Monday, December 22, 2003

Learning from students
One of the good things about this period of assessing students is all the things I learn. Even the most boring load of low-level droning papers can teach me something about what students understand from textbooks, lectures and comments made to them. Reading the exams tells me about the curriculum, what should be adjusted, where we should make an effort to teach more or clearer next time around and where we pershaps should find some newer or more precise literature.

I am also learning a lot about methodology, of writing and structuring a paper, of different genres in paper writing and of the importance of those structures I sometimes feel like I am repeating to the extent of absolute boredom. I know how to spot a flawed hypothesis in three sentences, and I can tick the most common errors in most humanistic and social science theories and methodologies on my fingers at a moment's notice. Exams can do one thing: make professors better!
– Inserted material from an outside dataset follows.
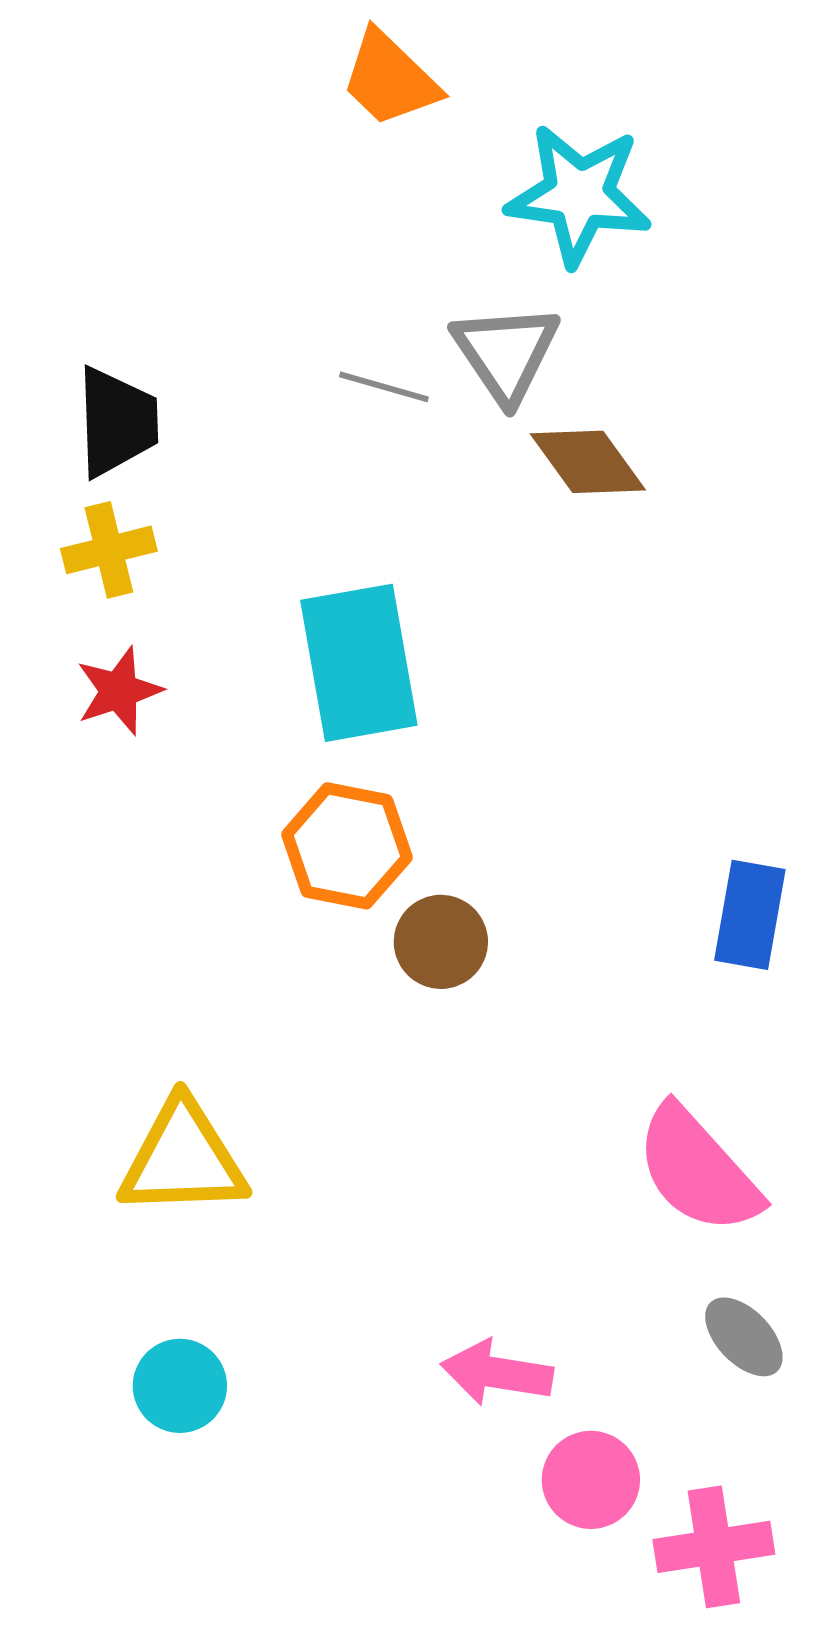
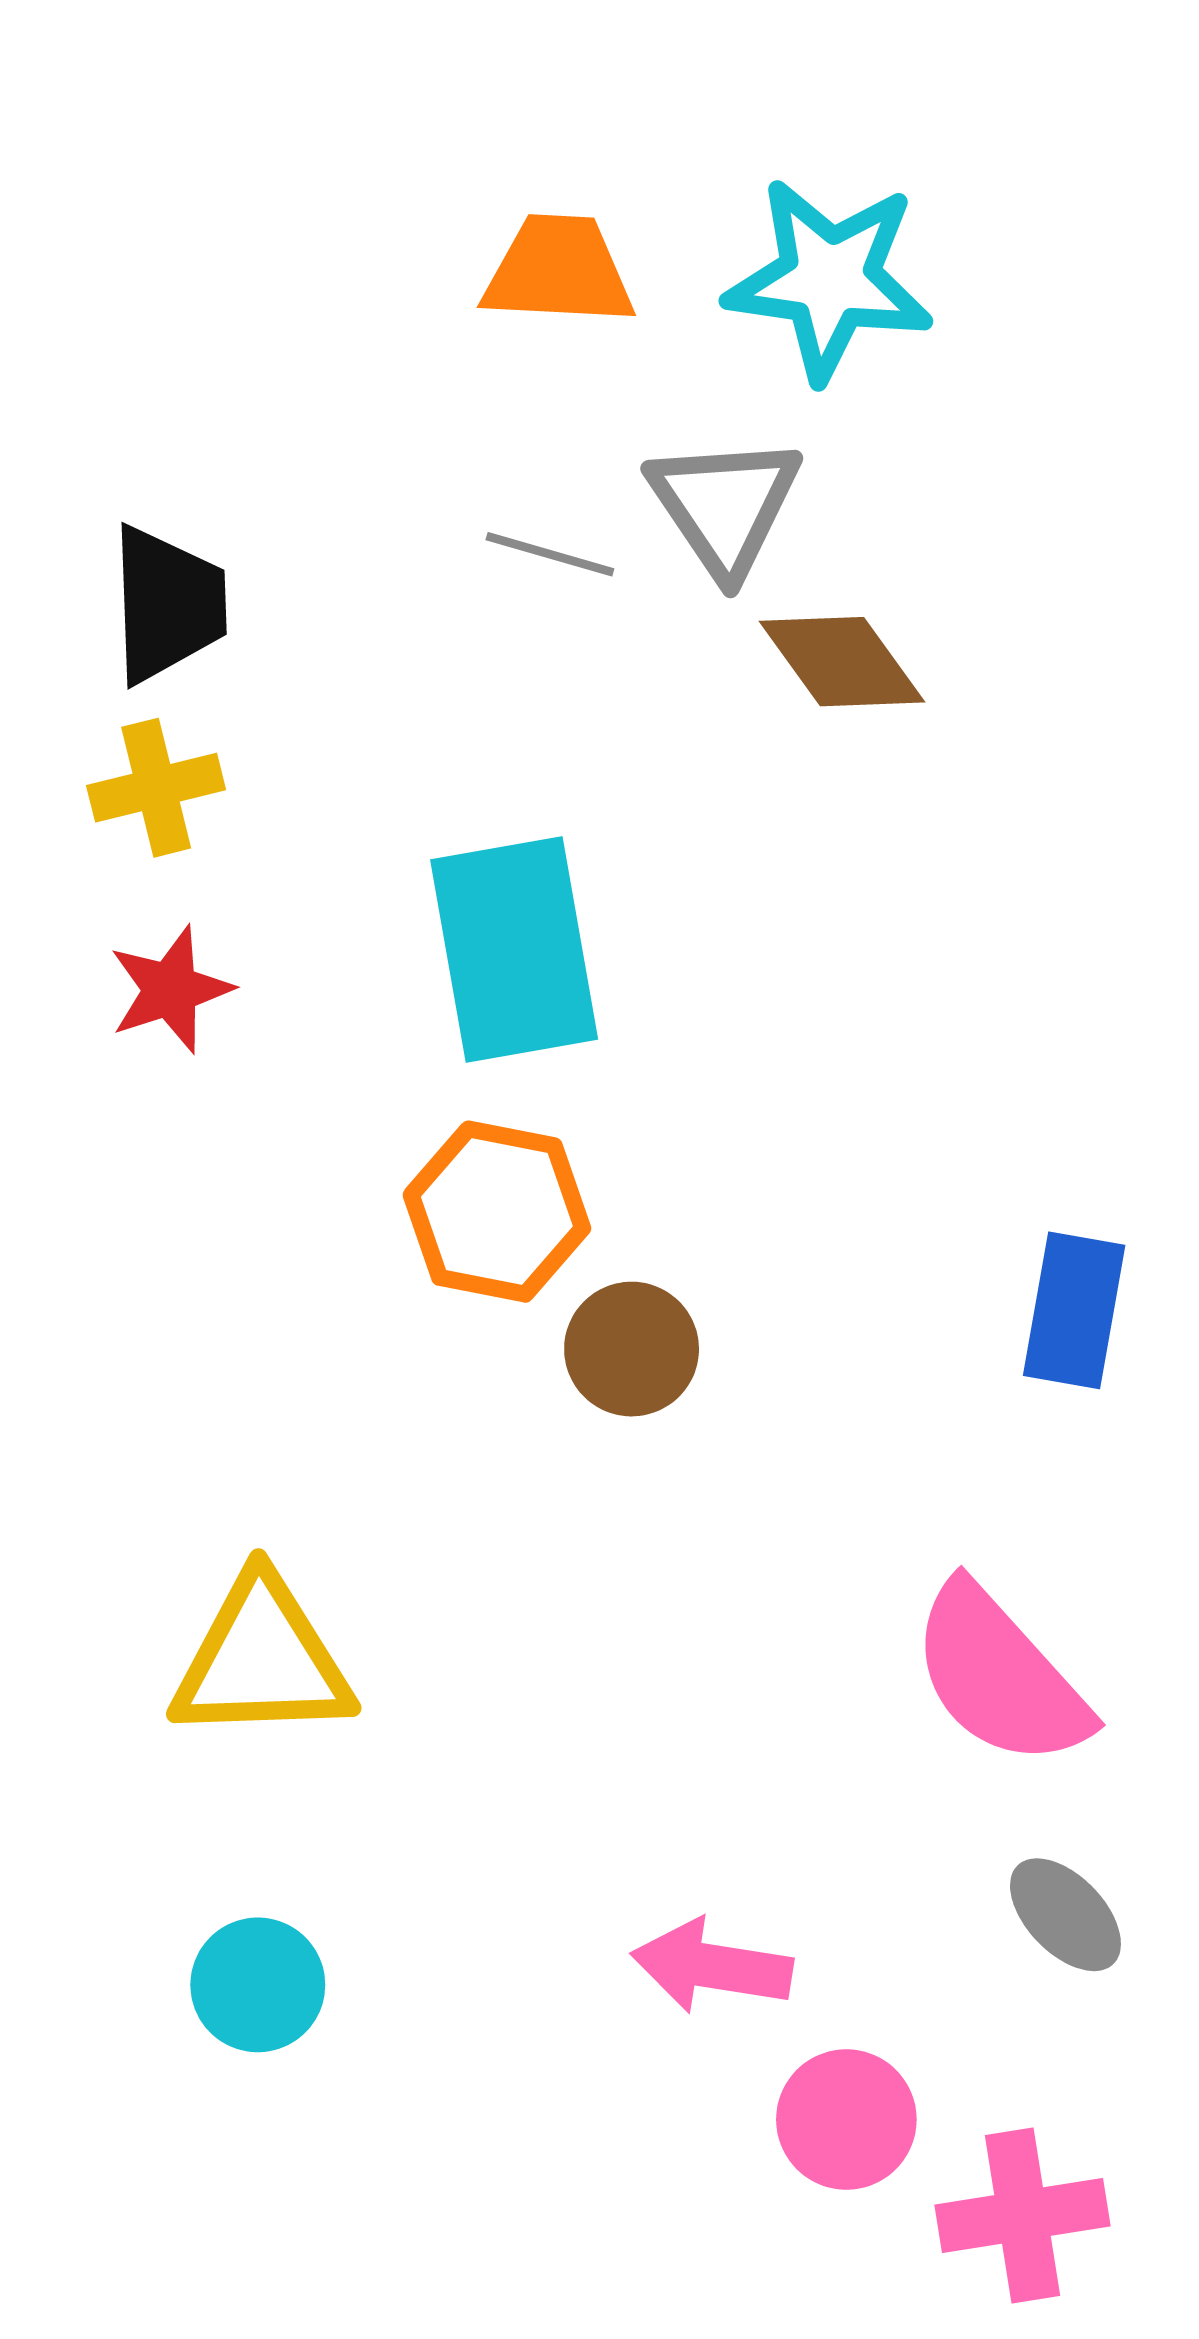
orange trapezoid: (390, 79) -> (559, 271), moved, turned 139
From the most recent batch of papers I have also had the incredible blessing of starting to think about two central concepts to my own work: flow and immersion. There is an immersion article out ther ewaiting to be written, and it should be coupled with among other concepts: flow. The working title in my head at the moment is seduction, immersion, flow and satisfaction. Of course, it is all about games, and it is all about pleasure, the pleasure of letting go. It's an article I have wanted to write for years, and it will be an essay written for my own pleasure, using my pet references. Just thinking of it makes me smile.

It's been a while since the thougt of writing and building a scholarly argument made me feel eager and happy. No matter if I finish this, just recognizing the feeling and cherishing it, in the middle of the chaos before Christmas, is really, really GOOD.